Search Unity

Resolved Run RaycastCommand on multipleThreads?

Discussion in 'Entity Component System' started by Pr0x1d, Jun 10, 2021.

  1. Pr0x1d

    Pr0x1d

    Joined:
    Mar 29, 2014
    Posts:
    46
    Hi,

    I am making custom lighting solution just for research mainly but might use it in live projects, but I came to a
    slow down, I wanted to raycast faster so I changed to RaycastCommand, but it does not improve performance.

    It is same or slower than just using loop with Physics.Raycast, it does not seem to split onto other threads but instead be on main thread one by one. Is there a way to put it onto other threads?

    Update:
    Fixed by Using IJobParallelFor to create RaycastCommands and then using that handle as a Dependency in RaycastCommand.ScheduleBatch



     
    Last edited: Jun 11, 2021
  2. RecursiveEclipse

    RecursiveEclipse

    Joined:
    Sep 6, 2018
    Posts:
    298
    If you call .Complete immediately it tends to run on one thread, try to feed the dependency into another job if you can.
     
    Last edited: Jun 10, 2021
  3. RecursiveEclipse

    RecursiveEclipse

    Joined:
    Sep 6, 2018
    Posts:
    298
    Also the third parameter is 'minCommandsPerJob', setting this to the same length as your array doesn't let the job divide the array. It will give each thread that number of indices to start unless it runs out.
     
    Last edited: Jun 10, 2021
  4. Pr0x1d

    Pr0x1d

    Joined:
    Mar 29, 2014
    Posts:
    46
    I tried that and didnt seem to work, but I found solution where I had to prepare my RaycastCommands in one Job, use that as dependency for ScheduleBatch and that worked. After that I am now doing more of the logic but this is now fixed.
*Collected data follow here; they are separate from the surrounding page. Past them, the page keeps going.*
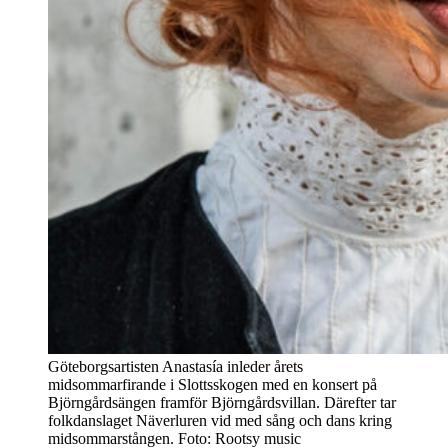
Göteborgsartisten Anastasía inleder årets
midsommarfirande i Slottsskogen med en konsert på
Björngårdsängen framför Björngårdsvillan. Därefter tar
folkdanslaget Näverluren vid med sång och dans kring
midsommarstången. Foto: Rootsy music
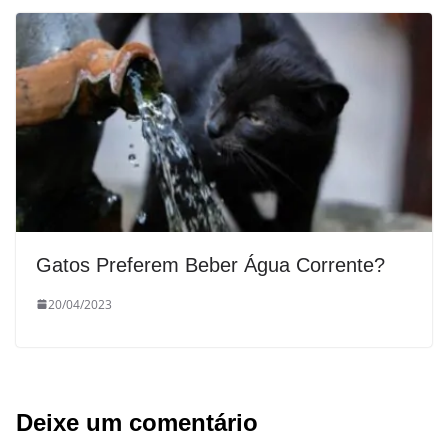
Gatos Preferem Beber Água Corrente?
20/04/2023
Deixe um comentário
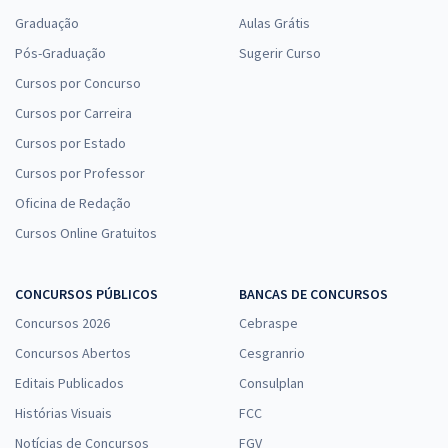
Graduação
Aulas Grátis
Pós-Graduação
Sugerir Curso
Cursos por Concurso
Cursos por Carreira
Cursos por Estado
Cursos por Professor
Oficina de Redação
Cursos Online Gratuitos
CONCURSOS PÚBLICOS
BANCAS DE CONCURSOS
Concursos 2026
Cebraspe
Concursos Abertos
Cesgranrio
Editais Publicados
Consulplan
Histórias Visuais
FCC
Notícias de Concursos
FGV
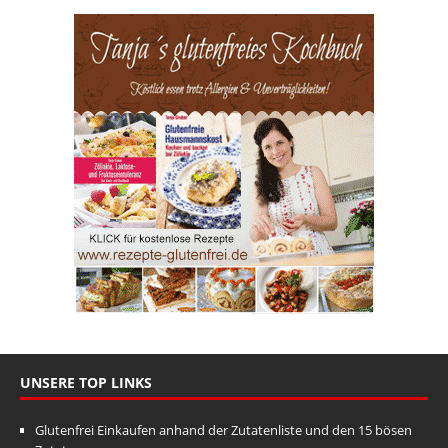
UNSERE TOP LINKS
Glutenfrei Einkaufen anhand der Zutatenliste und den 15 bösen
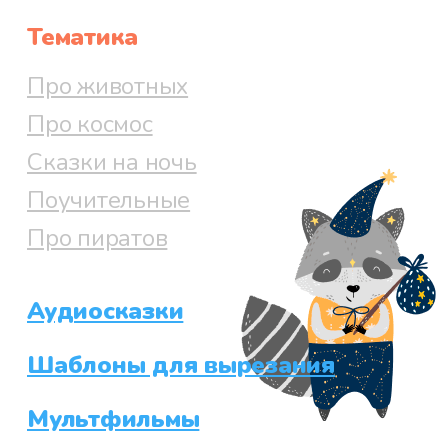
Тематика
Про животных
Про космос
Сказки на ночь
Поучительные
Про пиратов
Аудиосказки
Шаблоны для вырезания
Мультфильмы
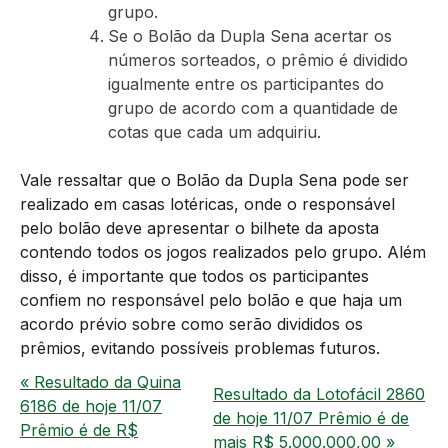
grupo.
Se o Bolão da Dupla Sena acertar os
números sorteados, o prêmio é dividido
igualmente entre os participantes do
grupo de acordo com a quantidade de
cotas que cada um adquiriu.
Vale ressaltar que o Bolão da Dupla Sena pode ser
realizado em casas lotéricas, onde o responsável
pelo bolão deve apresentar o bilhete da aposta
contendo todos os jogos realizados pelo grupo. Além
disso, é importante que todos os participantes
confiem no responsável pelo bolão e que haja um
acordo prévio sobre como serão divididos os
prêmios, evitando possíveis problemas futuros.
« Resultado da Quina
Resultado da Lotofácil 2860
6186 de hoje 11/07
de hoje 11/07 Prêmio é de
Prêmio é de R$
mais R$ 5.000.000,00 »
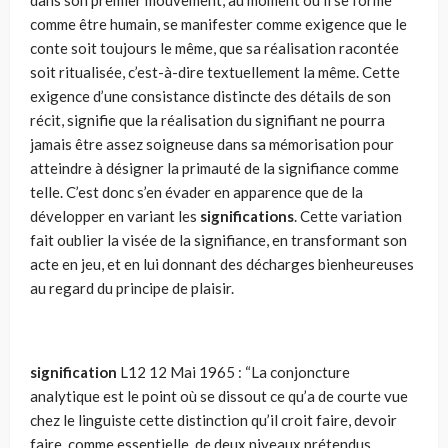
dans son premier mouvement, au moment où il se forme
comme être humain, se manifester comme exigence que le
conte soit toujours le même, que sa réalisation racontée
soit ritualisée, c’est-à-dire textuellement la même. Cette
exigence d’une consistance distincte des détails de son
récit, signifie que la réalisation du signifiant ne pourra
jamais être assez soigneuse dans sa mémorisation pour
attein­dre à désigner la primauté de la signifiance comme
telle. C’est donc s’en évader en apparence que de la
développer en variant les
significations
. Cette variation
fait oublier la visée de la signifiance, en transformant son
acte en jeu, et en lui donnant des décharges bienheu­reuses
au regard du principe de plaisir.
signification
L12 12 Mai 1965 : “La conjoncture
analytique est le point où se dissout ce qu’a de courte vue
chez le linguiste cette distinction qu’il croit faire, devoir
faire, comme essentielle, de deux niveaux prétendus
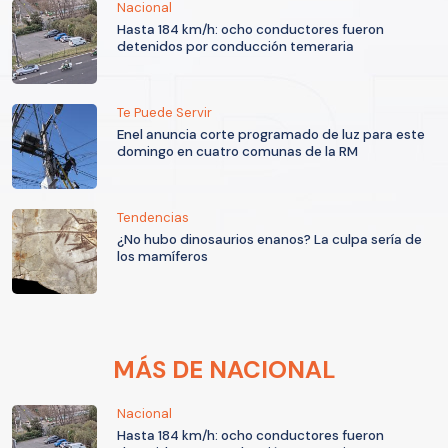
Nacional
Hasta 184 km/h: ocho conductores fueron
detenidos por conducción temeraria
Te Puede Servir
Enel anuncia corte programado de luz para este
domingo en cuatro comunas de la RM
Tendencias
¿No hubo dinosaurios enanos? La culpa sería de
los mamíferos
MÁS DE NACIONAL
Nacional
Hasta 184 km/h: ocho conductores fueron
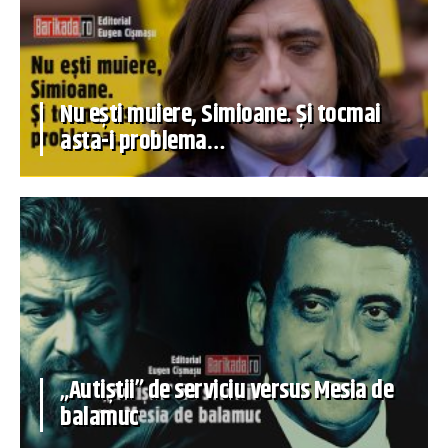
Nu ești muiere, Simioane. Și tocmai
asta-i problema…
„Autiștii” de serviciu versus Mesia de
balamuc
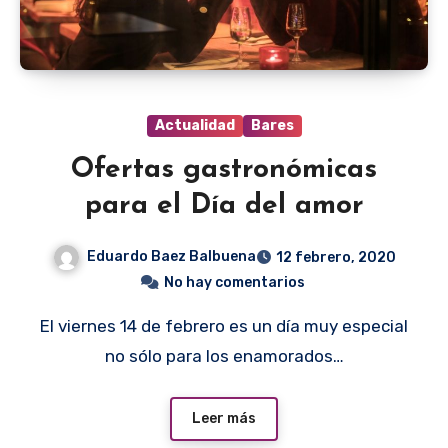
Actualidad
Bares
Ofertas gastronómicas
para el Día del amor
Eduardo Baez Balbuena
12 febrero, 2020
No hay comentarios
El viernes 14 de febrero es un día muy especial
no sólo para los enamorados…
Leer más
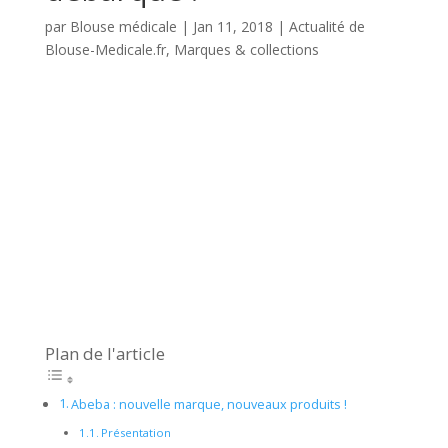
par
Blouse médicale
|
Jan 11, 2018
|
Actualité de
Blouse-Medicale.fr
,
Marques & collections
Plan de l'article
Abeba : nouvelle marque, nouveaux produits !
Présentation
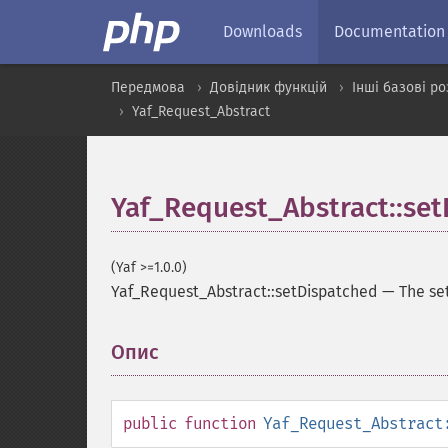
Downloads
Documentation
Передмова
Довідник функцій
Інші базові р
Yaf_Request_Abstract
Yaf_Request_Abstract::se
(Yaf >=1.0.0)
Yaf_Request_Abstract::setDispatched
—
The se
Опис
¶
public
function
Yaf_Request_Abstract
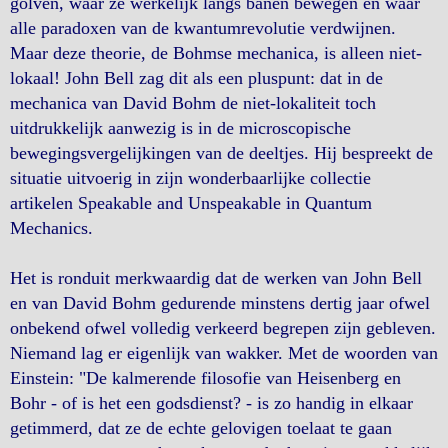
golven, waar ze werkelijk langs banen bewegen en waar
alle paradoxen van de kwantumrevolutie verdwijnen.
Maar deze theorie, de Bohmse mechanica, is alleen niet-
lokaal! John Bell zag dit als een pluspunt: dat in de
mechanica van David Bohm de niet-lokaliteit toch
uitdrukkelijk aanwezig is in de microscopische
bewegingsvergelijkingen van de deeltjes. Hij bespreekt de
situatie uitvoerig in zijn wonderbaarlijke collectie
artikelen Speakable and Unspeakable in Quantum
Mechanics.
Het is ronduit merkwaardig dat de werken van John Bell
en van David Bohm gedurende minstens dertig jaar ofwel
onbekend ofwel volledig verkeerd begrepen zijn gebleven.
Niemand lag er eigenlijk van wakker. Met de woorden van
Einstein: "De kalmerende filosofie van Heisenberg en
Bohr - of is het een godsdienst? - is zo handig in elkaar
getimmerd, dat ze de echte gelovigen toelaat te gaan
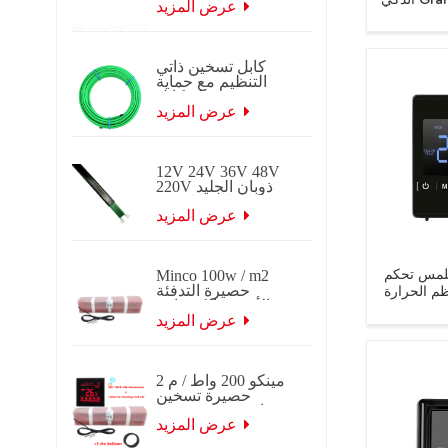
الذكي Graffiti WiFi مع مستشعر
ذاتي التنظيم
عرض المزيد
كابل تسخين ذاتي
التنظيم مع حماية
تجميد جديلة كابل
تتبع الحرارة
عرض المزيد
الكهربائي ذاتي
التنظيم لتطبيقات
السقف والميزاب.
12V 24V 36V 48V
220V ذوبان الجليد
ذوبان كابل تتبع
التدفئة الكهربائية
عرض المزيد
ذاتية التنظيم
Minco 100w / m2
للمس تحكم
حصيرة التدفئة
م الحرارة
الأرضية الكهربائية
 الكهربائية
عرض المزيد
ات واي فاي
مينكو 200 واط / م 2
حصيرة تسخين
حرارية 0.5 ~ 15 م 2
عرض 0.5 م
عرض المزيد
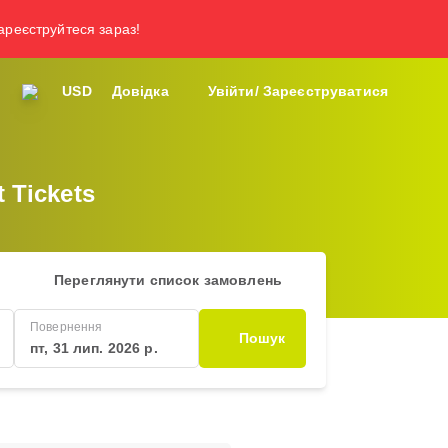
зареєструйтеся зараз!
USD
Довідка
Увійти/ Зареєструватися
t Tickets
Переглянути список замовлень
Повернення
Пошук
пт, 31 лип. 2026 р.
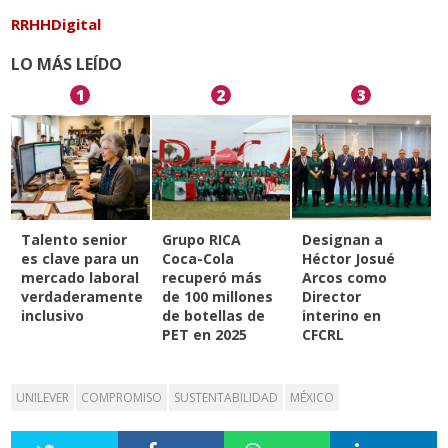
RRHHDigital
LO MÁS LEÍDO
1
2
3
Talento senior
Grupo RICA
Designan a
es clave para un
Coca-Cola
Héctor Josué
mercado laboral
recuperó más
Arcos como
verdaderamente
de 100 millones
Director
inclusivo
de botellas de
interino en
PET en 2025
CFCRL
UNILEVER
COMPROMISO
SUSTENTABILIDAD
MÉXICO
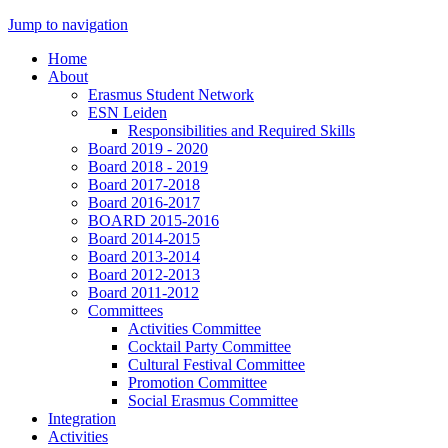
Jump to navigation
Home
About
Erasmus Student Network
ESN Leiden
Responsibilities and Required Skills
Board 2019 - 2020
Board 2018 - 2019
Board 2017-2018
Board 2016-2017
BOARD 2015-2016
Board 2014-2015
Board 2013-2014
Board 2012-2013
Board 2011-2012
Committees
Activities Committee
Cocktail Party Committee
Cultural Festival Committee
Promotion Committee
Social Erasmus Committee
Integration
Activities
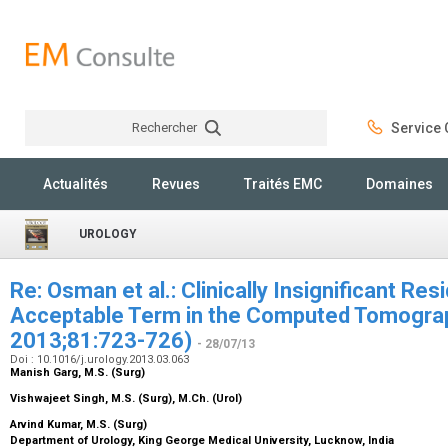
Rechercher
Service C
Rechercher
Actualités
Revues
Traités EMC
Domaines
UROLOGY
Re: Osman et al.: Clinically Insignificant Re
Acceptable Term in the Computed Tomograp
2013;81:723-726)
- 28/07/13
Doi : 10.1016/j.urology.2013.03.063
Manish Garg,
M.S. (Surg)
Vishwajeet Singh,
M.S. (Surg), M.Ch. (Urol)
Arvind Kumar,
M.S. (Surg)
Department of Urology, King George Medical University, Lucknow, India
    Also I have to have my 'minCommandsPerJob' at 15 as in the Job I am iterating 15 times, if I give any other number it just breakes mutlithreading.
     
  5. RecursiveEclipse

    RecursiveEclipse

    Joined:
    Sep 6, 2018
    Posts:
    298
    I may be missing something, or I misinterpret "minCommandsPerJob" to be equal to "innerLoopBatchCount" in IJobParallelFor, but you want lower numbers than what your array length is. If you have 4 threads and 16 items, a parameter of 4 would give each thread 4 to work with, anything >= 16 would only give the work to 1 thread.

    But if you only have 15 raycasts it might actually be slower no matter what due to job scheduling overhead. With RaycastCommand you're kinda limited what you can make a job after the batch, because non DOTS colliders break the jobs system.
     
  6. Pr0x1d

    Pr0x1d

    Joined:
    Mar 29, 2014
    Posts:
    46
    It is 15 raycasts per probe, but I got it working and can go above but does not seem to change performace when giving more 'minCommandsPerJob' currently I have around 16000 probes, they are occluded so around 12000 active * 15 Raycasts so its quite the number
     
  7. RecursiveEclipse

    RecursiveEclipse

    Joined:
    Sep 6, 2018
    Posts:
    298
    So are you in a loop that isn't included in the photos? If thats the case then you could make arrays that are "probe count * 15" in length, when you access the results you can use an offset(should be "probe index * 15"). Then you can bump up the minCommandsPerJob.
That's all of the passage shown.